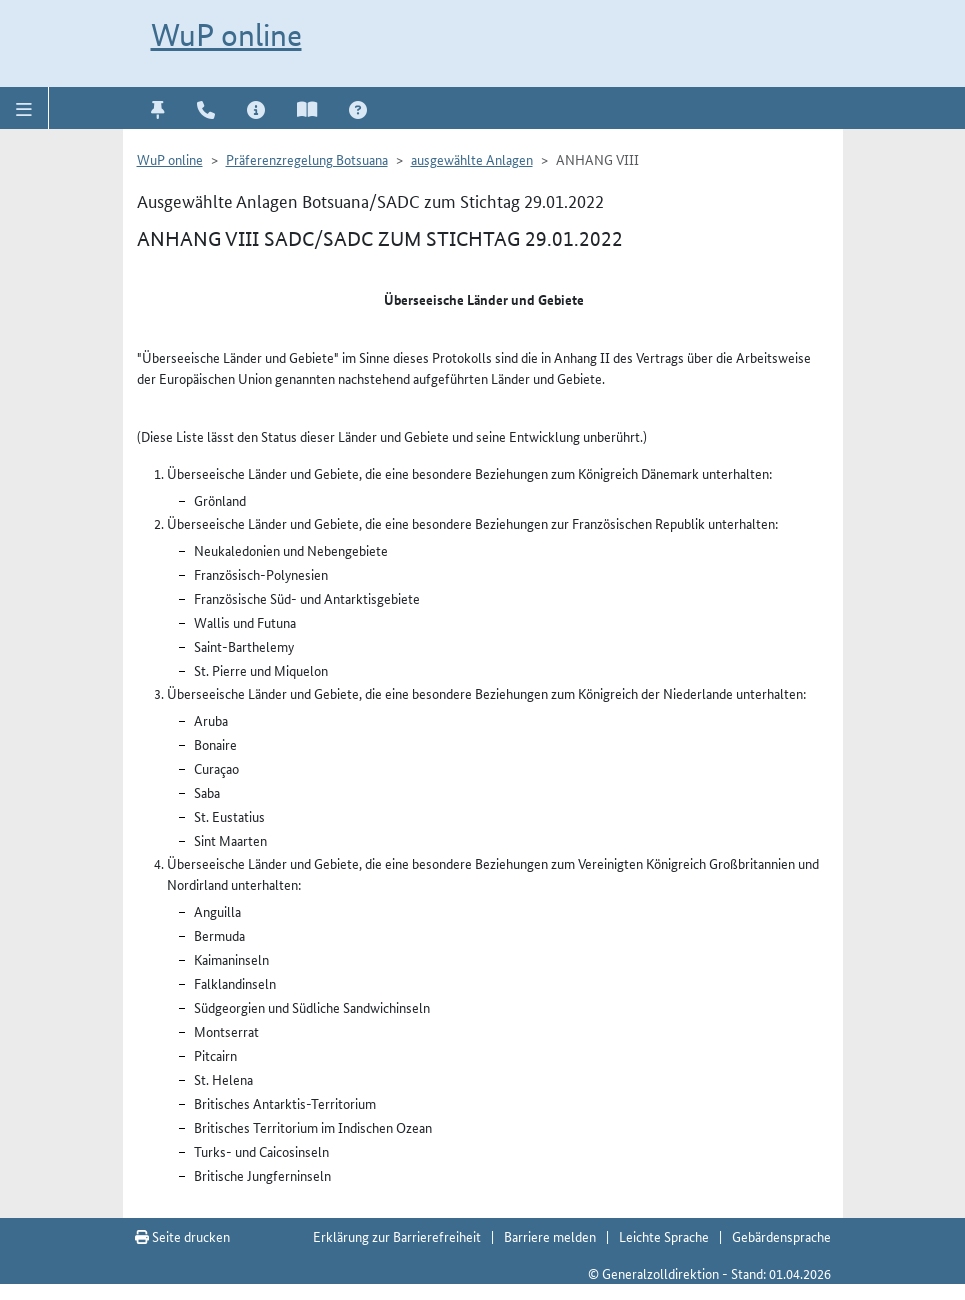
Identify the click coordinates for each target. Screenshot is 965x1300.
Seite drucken (182, 1236)
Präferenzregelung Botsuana (307, 159)
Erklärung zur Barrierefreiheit (397, 1236)
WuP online (226, 35)
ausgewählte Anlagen (472, 159)
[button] (24, 108)
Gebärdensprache (781, 1236)
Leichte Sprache (664, 1236)
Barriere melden (550, 1236)
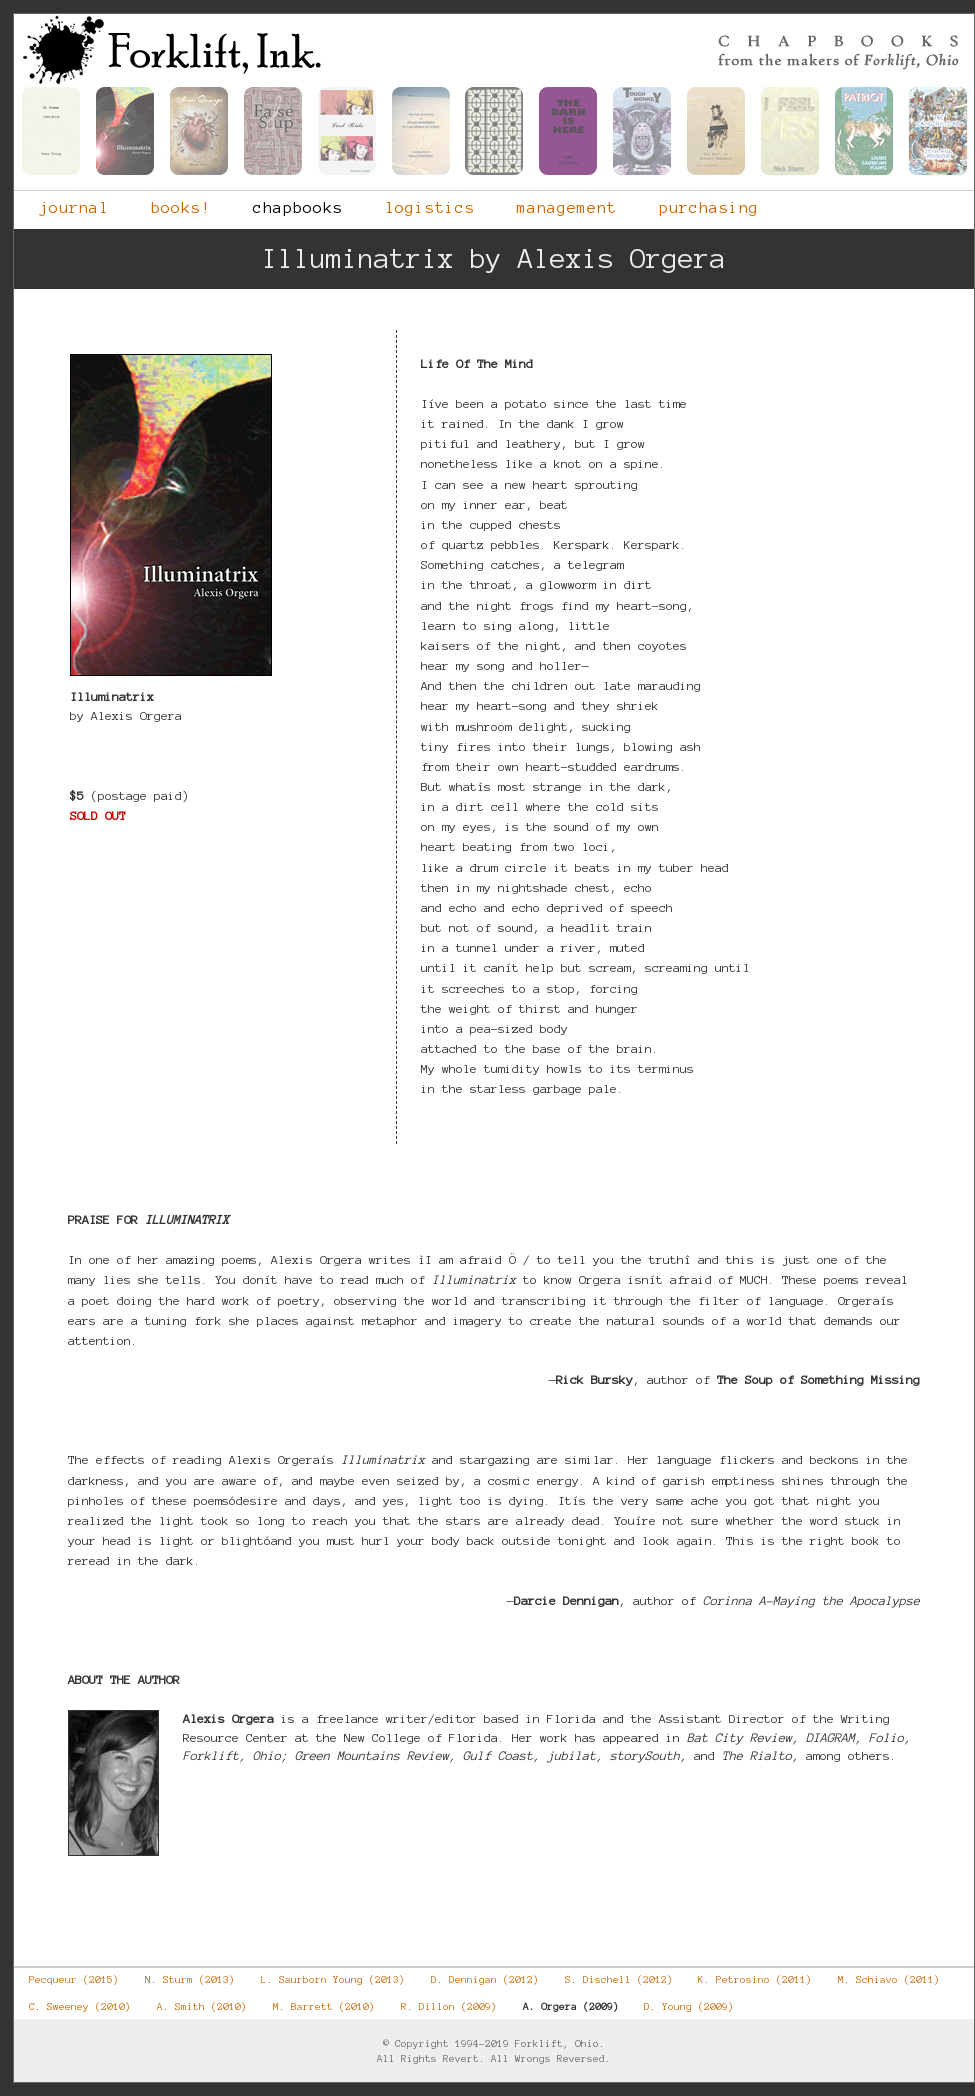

-*-

Return every line of the records exactly as given, pictures excluded.

(Response):
Identify the click coordinates for each target. Screenshot is 965x1300.
Seite drucken (182, 1236)
Präferenzregelung Botsuana (307, 159)
Erklärung zur Barrierefreiheit (397, 1236)
WuP online (226, 35)
ausgewählte Anlagen (472, 159)
[button] (24, 108)
Gebärdensprache (781, 1236)
Leichte Sprache (664, 1236)
Barriere melden (550, 1236)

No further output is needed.